O longa-metragem não apenas concorre em quatro categorias importantes, mas também carrega consigo a possibilidade de quebrar um **tabu que persiste há mais de três décadas** na categoria de Melhor Filme Internacional. A expectativa é alta para que o Brasil possa se igualar a um feito raro na história da premiação.
Caso “O Agente Secreto” vença na categoria de Melhor Filme Internacional, o Brasil se tornará o primeiro país a conquistar a estatueta por dois anos consecutivos desde a Dinamarca. Conforme informações divulgadas, a Dinamarca alcançou esse feito notável em 1987 e 1988 com os filmes “A Festa de Babette” e “Pelle, O Conquistador”. Desde então, a regra tem sido a **rotatividade de nações vencedoras**, tornando o “back-to-back” um dos maiores desafios estatísticos da premiação.
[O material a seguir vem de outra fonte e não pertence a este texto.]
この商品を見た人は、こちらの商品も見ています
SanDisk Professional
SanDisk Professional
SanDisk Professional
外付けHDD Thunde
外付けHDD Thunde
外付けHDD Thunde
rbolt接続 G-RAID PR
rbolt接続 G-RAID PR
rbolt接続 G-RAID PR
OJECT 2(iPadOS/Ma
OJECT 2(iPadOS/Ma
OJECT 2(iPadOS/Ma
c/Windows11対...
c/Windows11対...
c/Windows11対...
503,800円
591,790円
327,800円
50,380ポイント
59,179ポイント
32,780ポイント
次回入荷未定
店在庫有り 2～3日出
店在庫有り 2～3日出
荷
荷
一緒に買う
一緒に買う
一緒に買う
A elite dos vencedores sequenciais no Oscar
Na história do Oscar, poucas cinematografias conseguiram o feito de vencer a categoria de Melhor Filme Internacional por dois anos seguidos. A Itália é a recordista, com vitórias consecutivas em três períodos diferentes: 1956-57, 1963-64 e 1970-71. A França também ostenta três bicampeonatos, com destaque para as vitórias em 1958-59, 1972-73 e 1977-78. A Suécia garantiu seu lugar na lista com as vitórias de 1960 e 1961.
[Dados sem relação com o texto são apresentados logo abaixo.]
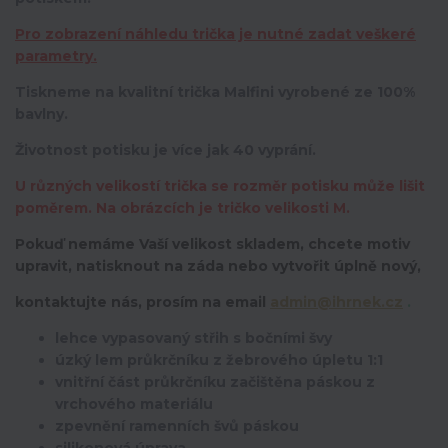
Pro zobrazení náhledu trička je nutné zadat veškeré
parametry.
Tiskneme na kvalitní trička Malfini vyrobené ze 100%
bavlny.
Životnost potisku je více jak 40 vyprání.
U různých velikostí trička se rozměr potisku může lišit
poměrem. Na obrázcích je tričko velikosti M.
Pokuď nemáme Vaší velikost skladem, chcete motiv
upravit,
natisknout na záda nebo vytvořit úplně nový,
kontaktujte nás, prosím na email
admin@ihrnek.cz
.
lehce vypasovaný střih s bočními švy
úzký lem průkrčníku z žebrového úpletu 1:1
vnitřní část průkrčníku začištěna páskou z
vrchového materiálu
zpevnění ramenních švů páskou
É importante lembrar que, nos primórdios da categoria, entre 1947 e 1955, o prêmio era honorário e não havia uma lista de indicados. Naquela época, o Japão também conseguiu duas vitórias seguidas, em 1954 e 1955.
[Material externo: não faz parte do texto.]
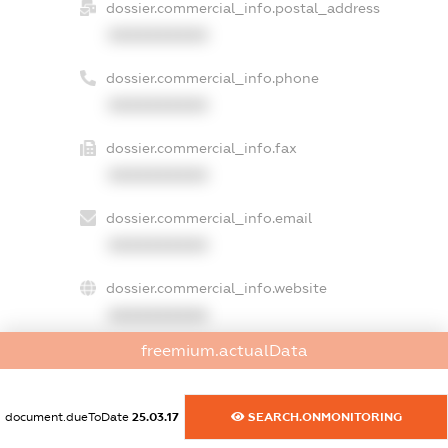
dossier.commercial_info.postal_address
XXXXXXXXXX
dossier.commercial_info.phone
XXXXXXXXXX
dossier.commercial_info.fax
XXXXXXXXXX
dossier.commercial_info.email
XXXXXXXXXX
dossier.commercial_info.website
XXXXXXXXXX
freemium.actualData
dossier.commercial_info.activity
XXXXXXXXXX
document.dueToDate
25.03.17
SEARCH.ONMONITORING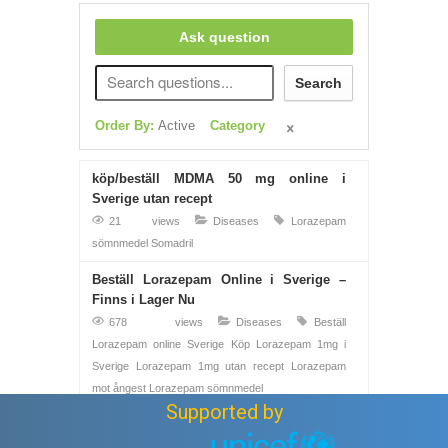
Ask question
Search
Order By:
Active
Category
köp/beställ MDMA 50 mg online i
Sverige utan recept
21 views
Diseases
Lorazepam
sömnmedel
Somadril
Beställ Lorazepam Online i Sverige –
Finns i Lager Nu
678 views
Diseases
Beställ
Lorazepam online Sverige
Köp Lorazepam 1mg i
Sverige
Lorazepam 1mg utan recept
Lorazepam
mot ångest
Lorazepam sömnmedel
Supported by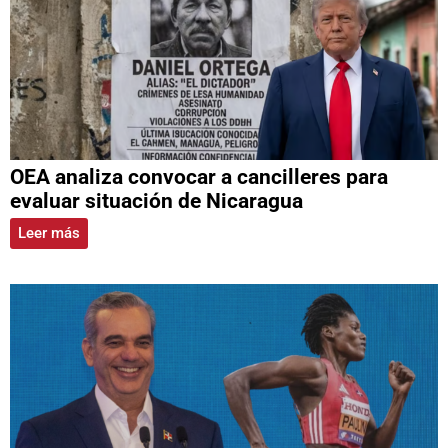
OEA analiza convocar a cancilleres para
evaluar situación de Nicaragua
Leer más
Brasil em múltiplas frentes e delegação histórica
As expectativas para “O Agente Secreto” são amplas e vão além da categoria internacional. O filme disputa também os prêmios de Melhor Filme, Melhor Elenco e Melhor Ator para Wagner Moura, consolidando o talento brasileiro em diversas frentes.
Além das indicações de “O Agente Secreto”, o Brasil marca presença na categoria técnica com Adolpho Veloso, indicado pela fotografia de “Sonhos de Trem”. Essa participação expressiva consolida uma das maiores delegações brasileiras da história do Oscar, demonstrando a força e o reconhecimento crescente do cinema nacional no cenário mundial.